A company-wide meeting to introduce Peloton’s incoming CEO Barry McCarthy was disrupted by angry former employees who had been laid off the previous day.
Mr McCarthy’s virtual meeting with his predecessor John Foley and other staff did not go as planned, and had to be cut short after some employees accused the company of being “awfully tone deaf”, CNBC reported, citing anonymous sources.
The meeting was held a day after Mr Foley announced his decision to step down as CEO and abruptly laid off 2,800 employees – 20 per cent of its workforce – in a bid to emerge from a precipitous decline in revenue and market value of the company.
Former workers flooded the chat with messages during the call, calling out the company for “leadership failures”.
“I’m selling all my Peloton apparel to pay my bills!!!” a former employee said in the chat.
“The company messed up by allowing people who were fired into this chat,” another member reportedly said. “Too late to mod [moderate] this.”
Before the meeting was cut short, the new CEO was asked if former employees had gained access to the meeting. Mr McCarthy responded with “no comments”.
Mr Foley will remain executive chairman of the Peloton board. He also retains a controlling chunk of the company’s voting shares. Announcing his decision on Tuesday, the former CEO said that outgoing employees would receive a “meaningful cash severance allotment,” extended health coverage “for a period of time”, career services, and a free year of Peloton’s live-streamed exercise classes.
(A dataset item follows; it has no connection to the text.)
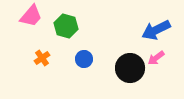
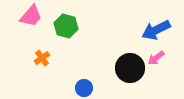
blue circle: moved 29 px down
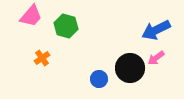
blue circle: moved 15 px right, 9 px up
At the peak of the Covid-19 pandemic, Peloton’s sales skyrocketed as gyms closed and fitness fanatics found themselves trapped in their homes. But as the lockdowns have loosened, Peloton’s profits have taken a huge hit – since January 2021, the company’s stock has sunk by 80 per cent.
Peloton is also scrapping its plan to build a factory in Ohio, which would have been its first plant in the United States.